C’est tellement mystérieux l’Amour. Je vous suis de loin et m’extasie déjà quant aux événements à venir. Pour le moment, mon plan fonctionne à merveille. Tout peut encore changer, bien sûr. J’omets délibérément qu’en ce jour, je ne suis plus seul à manier les cartes. Tu peux encore rectifier les pièces que j’ai pris soin de manipuler à ma guise, les plaçant là où je les voulais. Ou Matthew, s’il décidait subitement de te rejoindre. Mais tout n’est pas perdu mon amour. J’aime les défis et celui-ci semble être de mon niveau. Tel un jeu d’échecs duquel personne d’autre que moi n’en connaîtrait les règles ; je vous sais pris au piège. Je vous observe, tu es acculée face à lui dans ce désert verdoyant. Tu penses certainement n’avoir jamais été aussi seule sans appréhender le fait de n’avoir jamais été réellement seule. Pas encore tout du moins. Ton compagnon quant à lui s’est comme qui dirait résigné. On le sent tout de même déterminé à se ridiculiser sans le savoir. Oui, cette mise en scène s’effectue à merveille. Le brun ténébreux que je suis y a veillé.

Doué d’une logique bien plus élevée que la moyenne comme toute personne déclarée Haut Potentiel, je place mes pions — pardon, les gens ! juste là où je les veux. En y repensant, cet instant craintif disparaît laissant place à un magnifique sourire. On moins éblouissant qu’il était en réalité, sadique. Perdu dans ma contemplation, j’en aurais presque oublié mon accompagnante :

— Aujourd’hui c’est ton gentil chien-chien. Aussi inoffensif qu’ignorant.

Mais crois-moi, tôt ou tard, le petit caniche te bouffera les doigts.

Je la dévisage lentement, choisissant mes mots et c’est tout naturellement que je lui explique, de cette manière que prendrait un parent pour réprimander son enfant :

— Quand un outil s’use et ne fonctionne plus correctement, on le délaisse par un autre.

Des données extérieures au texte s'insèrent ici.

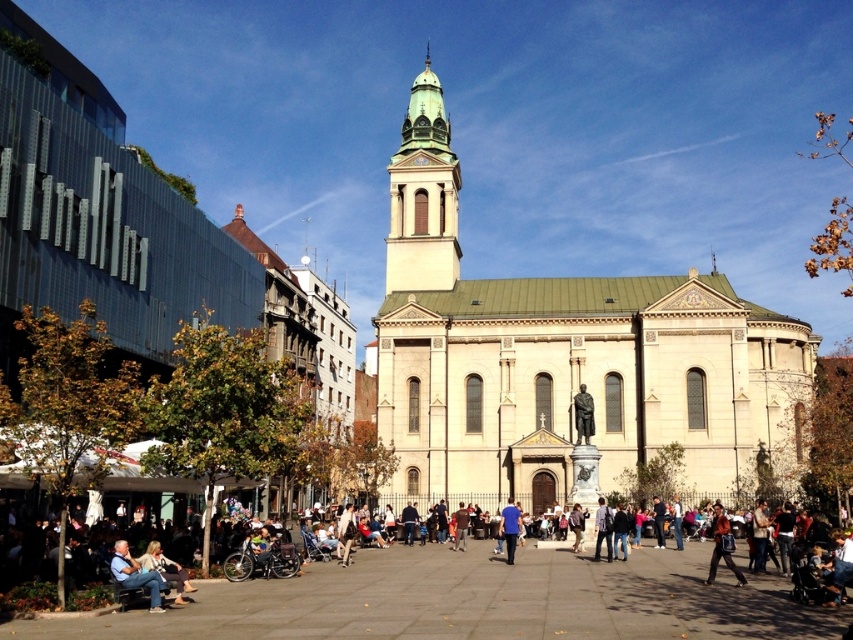 Question: Can you confirm if beige stone church at center is positioned above blue fabric shirt at center?

Choices:
 (A) yes
 (B) no

Answer: (A)

Question: Which object is positioned farthest from the green stone tower at center?

Choices:
 (A) light brown leather bench at lower left
 (B) light brown leather jacket at center

Answer: (A)

Question: Which object is positioned farthest from the leather jacket at lower right?

Choices:
 (A) blue fabric shirt at center
 (B) beige stone church at center
 (C) light brown leather jacket at center
 (D) bronze statue at center

Answer: (B)

Question: Does beige stone church at center appear on the left side of leather jacket at lower right?

Choices:
 (A) no
 (B) yes

Answer: (A)

Question: Where is leather jacket at lower right located in relation to light brown leather jacket at center in the image?

Choices:
 (A) left
 (B) right

Answer: (B)

Question: Which of these objects is positioned farthest from the green stone tower at center?

Choices:
 (A) beige stone church at center
 (B) light brown leather bench at lower left

Answer: (B) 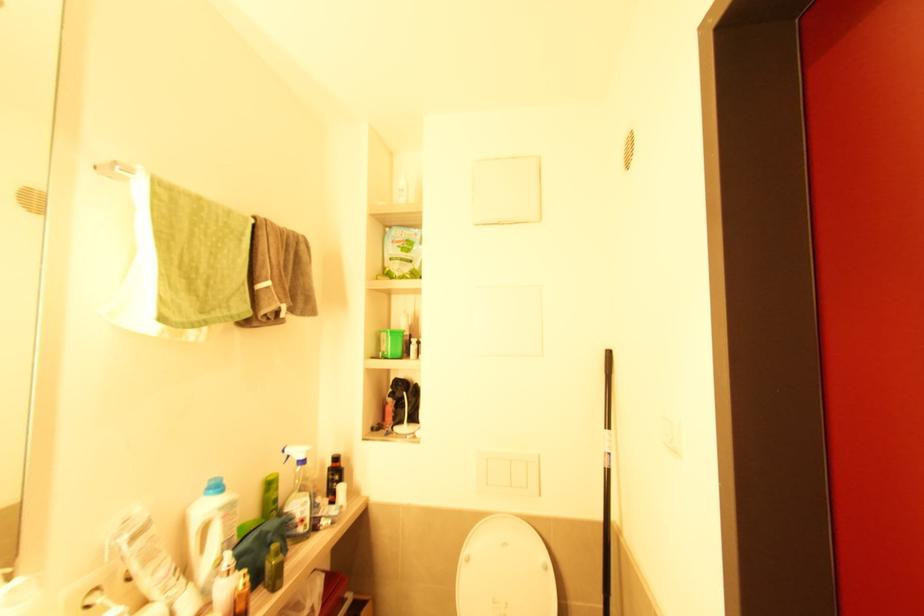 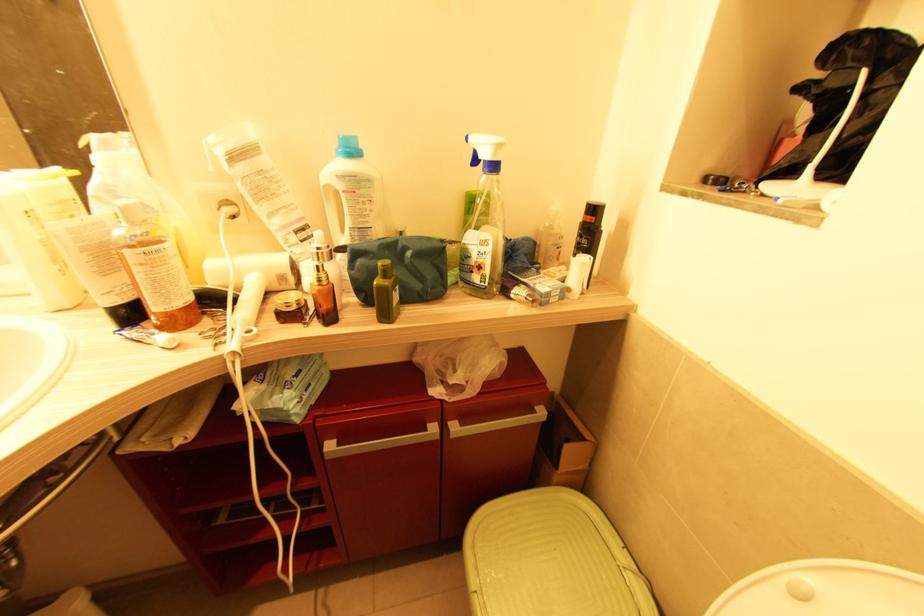 Where in the second image is the point corresponding to point (271, 537) from the first image?

(409, 254) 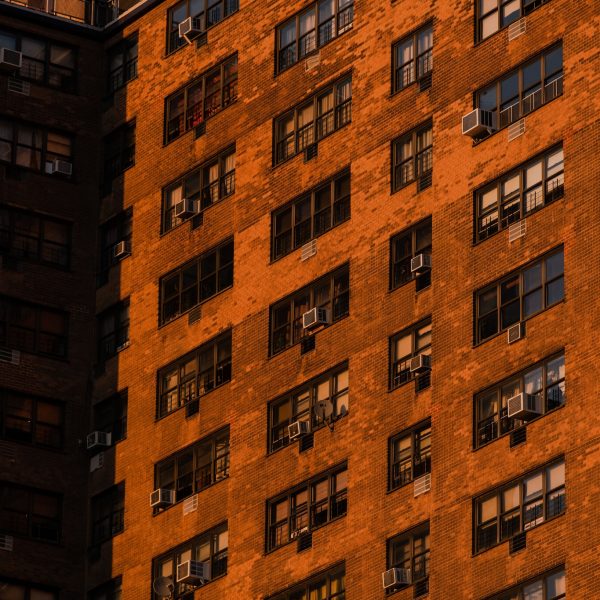 Identify the location of vent. The image size is (600, 600). (516, 333). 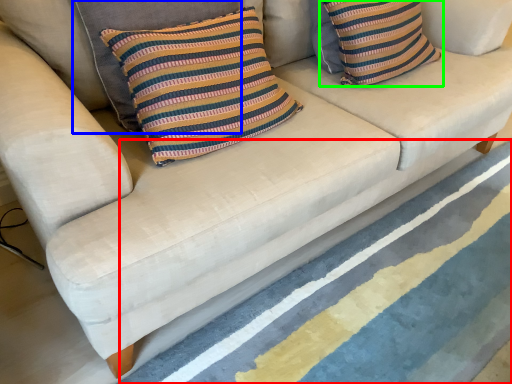 Question: Based on their relative distances, which object is nearer to stripe (highlighted by a red box)? Choose from pillow (highlighted by a blue box) and pillow (highlighted by a green box).

Choices:
 (A) pillow
 (B) pillow

Answer: (B) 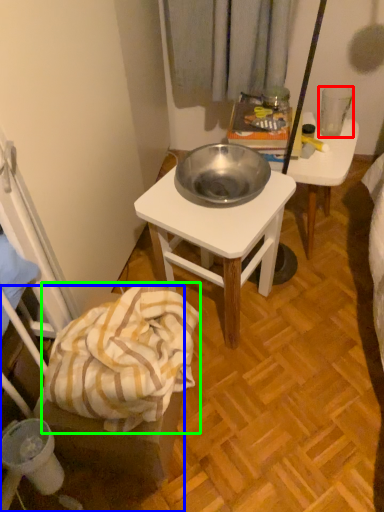 Question: Which object is the closest to the coffee cup (highlighted by a red box)? Choose among these: chair (highlighted by a blue box) or blanket (highlighted by a green box).

Choices:
 (A) chair
 (B) blanket

Answer: (B) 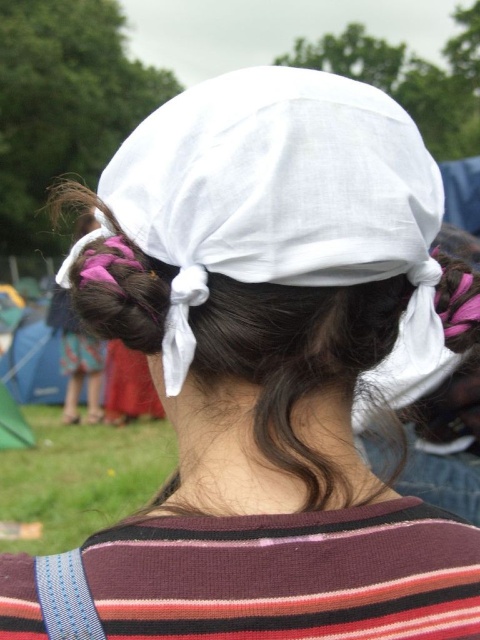 You are helping someone style their headscarf and cloth. The person has a white cotton headscarf at center and a white cloth at center. Which one should you use if you want the larger accessory for a festival outfit?

The white cotton headscarf at center is larger in size than the white cloth at center, so you should use the white cotton headscarf at center for the larger accessory in a festival outfit.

J’aurais voulu lui dire que, quand un chien n’avait plus aucune utilité, on se devait de l’achever mais cela aurait été trop direct. Mon « amie » était certes emplie d’une envie de vengeance, elle n’en était pas moins intelligente. Tous deux connaissaient les limites à ne pas dépasser et ce n’était pas le moment de déclarer forfait. Pas encore, alors que j’étais si près du but.